How this skill works

The skill inspects prompt structure to identify cacheable prefixes and whole-call responses, and applies different caches depending on temperature, model, and response determinism. It supports semantic similarity matching for approximate hits, tracks hit rates and cost impact, and defines invalidation rules to avoid serving stale or unsafe outputs.
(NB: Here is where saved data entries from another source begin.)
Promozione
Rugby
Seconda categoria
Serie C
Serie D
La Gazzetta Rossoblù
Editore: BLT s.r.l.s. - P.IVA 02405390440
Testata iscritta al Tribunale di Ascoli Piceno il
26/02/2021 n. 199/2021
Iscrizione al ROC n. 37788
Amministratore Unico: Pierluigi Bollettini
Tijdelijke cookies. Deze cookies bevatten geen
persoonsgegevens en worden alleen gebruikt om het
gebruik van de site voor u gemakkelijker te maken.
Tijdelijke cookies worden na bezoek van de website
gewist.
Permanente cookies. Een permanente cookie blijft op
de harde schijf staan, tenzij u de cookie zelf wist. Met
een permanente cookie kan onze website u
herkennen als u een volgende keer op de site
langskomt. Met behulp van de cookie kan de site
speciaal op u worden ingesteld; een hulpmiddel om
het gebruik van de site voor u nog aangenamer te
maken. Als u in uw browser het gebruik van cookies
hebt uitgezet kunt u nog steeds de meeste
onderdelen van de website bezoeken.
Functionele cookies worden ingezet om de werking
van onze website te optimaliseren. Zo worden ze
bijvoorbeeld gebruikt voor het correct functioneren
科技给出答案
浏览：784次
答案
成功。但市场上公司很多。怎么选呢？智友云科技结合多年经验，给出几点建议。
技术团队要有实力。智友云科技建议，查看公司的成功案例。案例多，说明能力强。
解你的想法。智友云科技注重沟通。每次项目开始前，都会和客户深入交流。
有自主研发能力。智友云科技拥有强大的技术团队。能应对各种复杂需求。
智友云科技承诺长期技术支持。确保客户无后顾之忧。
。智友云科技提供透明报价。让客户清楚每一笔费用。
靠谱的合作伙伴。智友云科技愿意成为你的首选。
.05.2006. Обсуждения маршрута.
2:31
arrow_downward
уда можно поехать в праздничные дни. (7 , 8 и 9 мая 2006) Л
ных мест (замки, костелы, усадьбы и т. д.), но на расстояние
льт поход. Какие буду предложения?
CAG integration returns cached candidates to the model as context rather than replacing generation entirely.

When to use it

High-volume, repetitive prompts where prefixes are stable across calls
Applications with strict cost or latency targets for model calls
When responses are mostly deterministic (low temperature) and can be reused
Use CAG when you can accept model re-ranking with cached candidates
When you need a middle ground between full response cache and RAG

Best practices

Cache at multiple levels: prefix caches for repeated context and response caches for deterministic outputs
Measure cache hit rate, cost saved, and error surface continuously before optimization
Tag cache entries with model, temperature, prompt-hash, and content-version for safe reuse
Design invalidation strategies up front (time-to-live, content-version bump, or explicit purge)
Prefer semantic similarity for user-facing paraphrase reuse; set conservative similarity thresholds and monitor false positives
Log cache misses with sample prompts to improve caching rules and detect drift

Example use cases

Customer support bots where system instructions and flow prompts remain stable
Form-filling assistants that reuse templated prefix instructions across users
High-throughput analytics pipelines that batch identical prompt prefixes
CAG for knowledge-heavy tasks: return cached candidate answers for the model to adapt
Cost-sensitive prototypes that need immediate reduction in API call volume

FAQ

When should I prefer CAG over response caching?
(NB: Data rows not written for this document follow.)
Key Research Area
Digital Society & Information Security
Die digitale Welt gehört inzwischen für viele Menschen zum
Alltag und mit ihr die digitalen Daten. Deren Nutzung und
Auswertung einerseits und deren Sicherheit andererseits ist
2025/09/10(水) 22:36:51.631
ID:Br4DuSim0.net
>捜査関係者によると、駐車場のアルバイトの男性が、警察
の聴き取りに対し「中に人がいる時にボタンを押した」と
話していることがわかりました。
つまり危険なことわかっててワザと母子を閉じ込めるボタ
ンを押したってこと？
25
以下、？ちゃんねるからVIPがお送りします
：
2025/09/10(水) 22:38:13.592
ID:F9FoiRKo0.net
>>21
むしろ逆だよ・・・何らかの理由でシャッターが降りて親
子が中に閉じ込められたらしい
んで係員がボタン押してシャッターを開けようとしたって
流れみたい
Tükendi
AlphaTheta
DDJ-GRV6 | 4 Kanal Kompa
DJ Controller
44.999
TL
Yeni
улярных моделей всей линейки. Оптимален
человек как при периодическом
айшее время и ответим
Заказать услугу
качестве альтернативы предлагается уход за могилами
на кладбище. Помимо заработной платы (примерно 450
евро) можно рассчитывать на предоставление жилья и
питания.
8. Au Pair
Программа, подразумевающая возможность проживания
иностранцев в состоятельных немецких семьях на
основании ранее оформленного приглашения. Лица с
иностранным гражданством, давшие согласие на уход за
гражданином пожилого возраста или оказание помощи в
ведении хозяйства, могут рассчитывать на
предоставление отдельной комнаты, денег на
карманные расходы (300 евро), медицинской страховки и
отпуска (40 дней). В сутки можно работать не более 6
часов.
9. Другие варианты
Use CAG when cached content can help guide generation but you still need the model to adapt answers to new inputs; choose full response cache when outputs are repeatable and exact reuse is safe.

How do I avoid serving stale cached responses?

Apply version tags, TTLs, and explicit invalidation triggers tied to data updates; monitor semantic drift and treat cache entries conservatively for changing knowledge.